The work of Donald Judd, one of the most significant American artists of the postwar period, has come to define Minimalist art, a label to which the artist strongly objected. The unaffected, straightforward quality of Judd’s work demonstrates his strong interest in color, form, material, and space. Wanting to create works that could assume a direct material and physical presence without recourse to grand philosophical statements, Judd eschewed classical ideals of representational sculpture and created works that relied on clear, definite objects. Donald Judd: Cor-ten represents the first-ever focused examination of Judd’s works in Cor-ten steel, which he began to produce in earnest in 1989, and would continue to elaborate on until his death in 1994. Cor-ten is an alloy that makes steel more resistant to corrosion, and eliminates the need for paint. With its distinctive redbrown patina, Cor-ten afforded Judd a new medium for exploring the relationship between surface and volume, as well as color and form. Prior to 1989, Judd executed a handful of works in Cor-ten primarily as outdoor commissions or site-specific works. In addition to presenting these works together for the very first time, this volume is produced on the occasion of the 2015 exhibition at David Zwirner, New York and includes scholarship by art historian Courtney Fiske that contextualizes these specific works within Judd’s oeuvre. Designed in close collaboration with Flavin Judd and Judd Foundation, Donald Judd: Cor-ten sheds new light on a body of work that represents the culmination of three decades of aesthetic output and underscores the mastery and control over material and space that characterizes Judd’s practice as a whole. The work of Donald Judd (1928–1994) is included in numerous museum collections. Permanent installations of the artist’s work can be found at Judd Foundation spaces in New York at 101 Spring Street (following extensive restorations, 101 Spring Street re-opened to the public in June 2013) and Marfa, Texas, along with the neighboring Chinati Foundation. In 2013–2014, The Pulitzer Foundation for the Arts in St. Louis presented Donald Judd: The Multicolored Works, and in 2017, The Museum of Modern Art, New York, working with Judd Foundation, will mount a major retrospective spanning the entirety of Judd’s career.
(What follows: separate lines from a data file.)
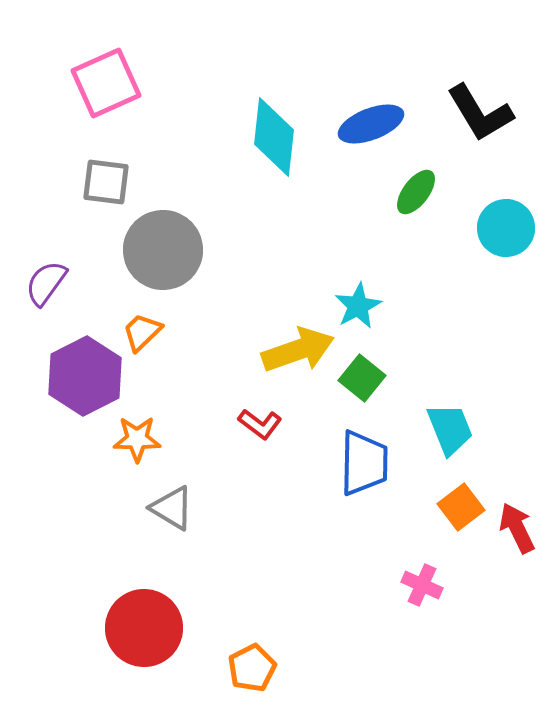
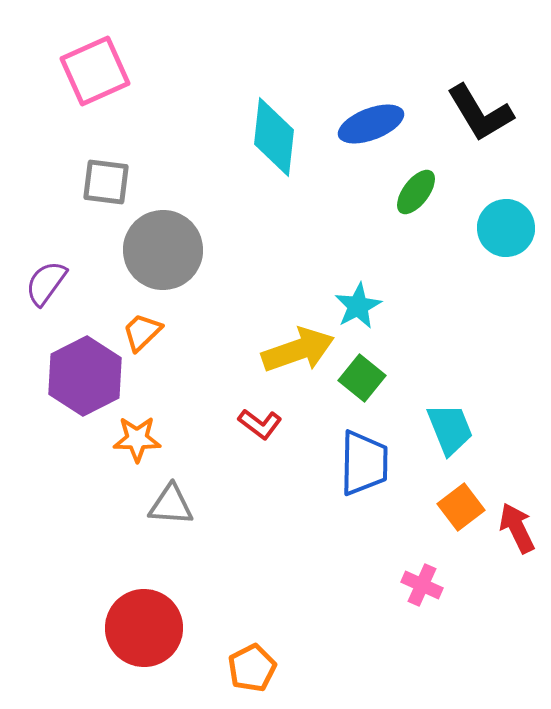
pink square: moved 11 px left, 12 px up
gray triangle: moved 1 px left, 3 px up; rotated 27 degrees counterclockwise
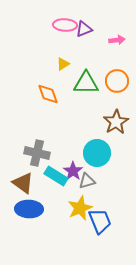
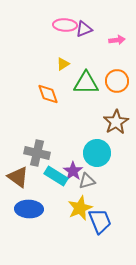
brown triangle: moved 5 px left, 6 px up
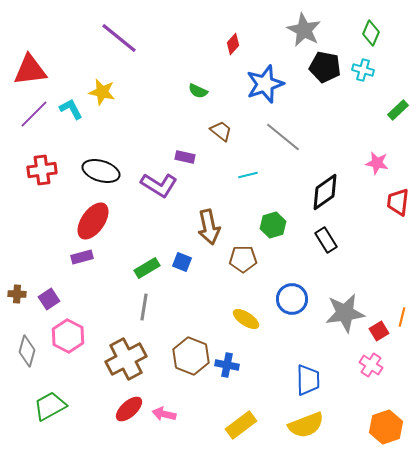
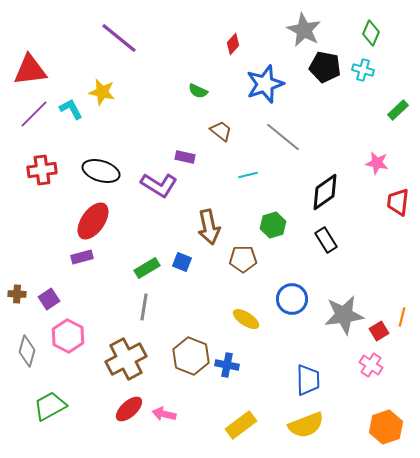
gray star at (345, 313): moved 1 px left, 2 px down
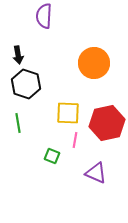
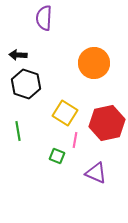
purple semicircle: moved 2 px down
black arrow: rotated 102 degrees clockwise
yellow square: moved 3 px left; rotated 30 degrees clockwise
green line: moved 8 px down
green square: moved 5 px right
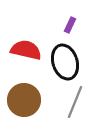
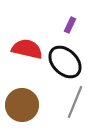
red semicircle: moved 1 px right, 1 px up
black ellipse: rotated 28 degrees counterclockwise
brown circle: moved 2 px left, 5 px down
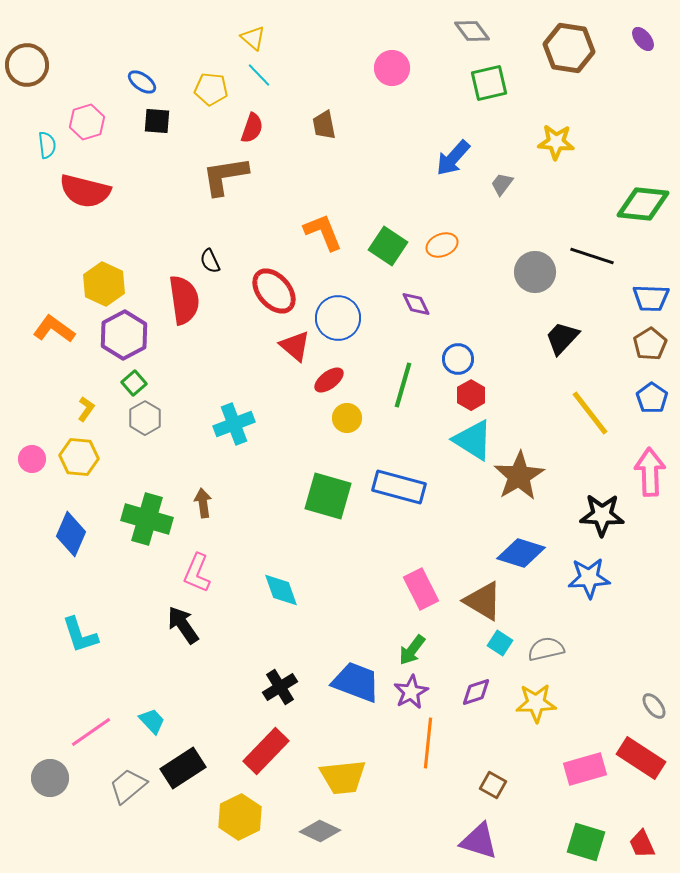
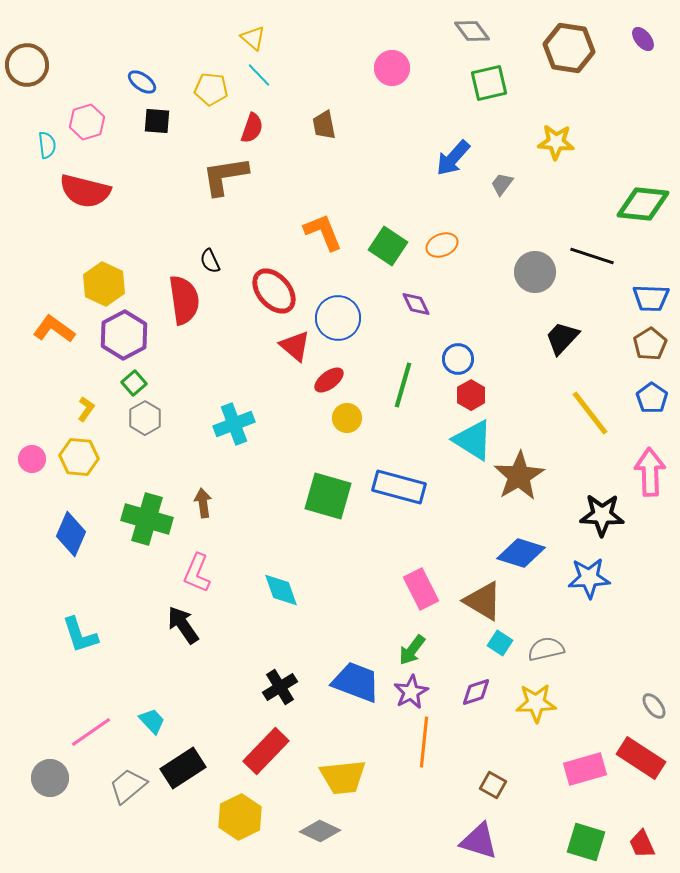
orange line at (428, 743): moved 4 px left, 1 px up
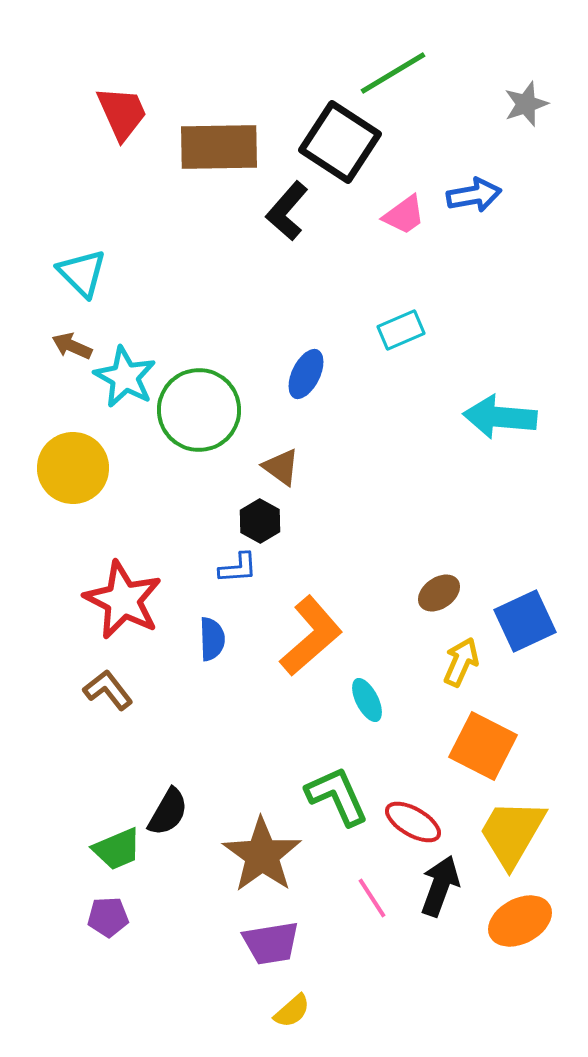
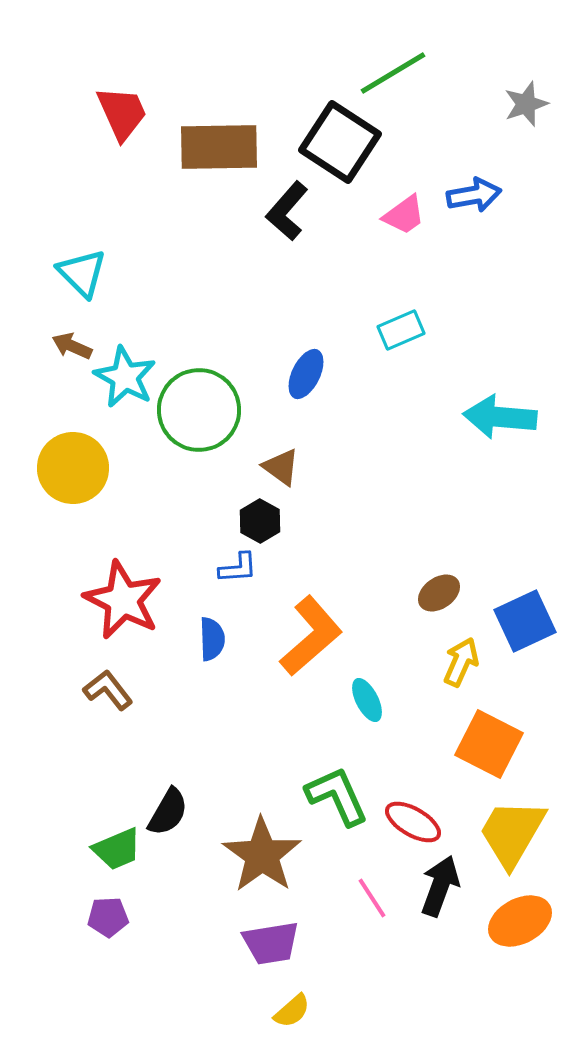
orange square: moved 6 px right, 2 px up
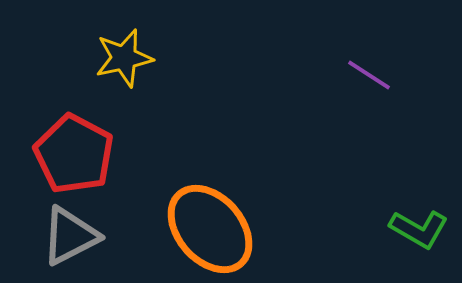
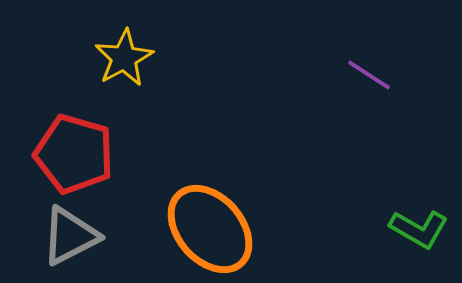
yellow star: rotated 16 degrees counterclockwise
red pentagon: rotated 12 degrees counterclockwise
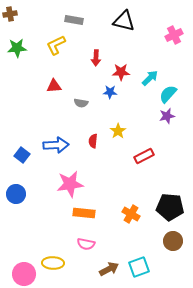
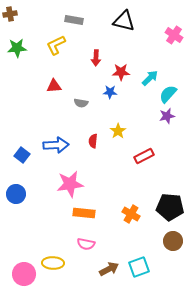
pink cross: rotated 30 degrees counterclockwise
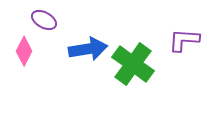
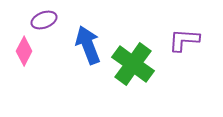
purple ellipse: rotated 50 degrees counterclockwise
blue arrow: moved 4 px up; rotated 102 degrees counterclockwise
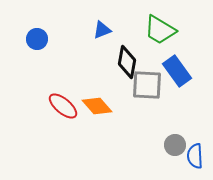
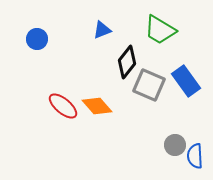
black diamond: rotated 28 degrees clockwise
blue rectangle: moved 9 px right, 10 px down
gray square: moved 2 px right; rotated 20 degrees clockwise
Donald Judd: Cor-ten is an exploration not only of the artist but also of the industrial material itself…..ten pages of the book are dedicated to the process of making Cor-ten, accompanied full page close-up photographs that study its color and texture in great detail. --Wil Barlow, The Architect s Newspaper
Donald Judd (1928-1994) remains one of the most significant artists of the 20th century, whose radical ideas and work continue to provoke and influence the fields of art, architecture and design. Born in Excelsior Springs, Missouri, and after having served in the US Army, Judd attended the College of William and Mary, Williamsburg, Virginia, and Columbia University, New York, where he received a BS in Philosophy, cum laude, in 1953. Studying at the Art Students League, Judd began his artistic career as a painter and transitioned to three-dimensional work in the early 1960s. Throughout his lifetime, in his writings and his work, he advocated for the importance of art and the artist's role in society. His work has been exhibited internationally since the 1960s and is included in numerous museum collections. A major retrospective of the artist's work will be held at The Museum of Modern Art, New York, in October 2017.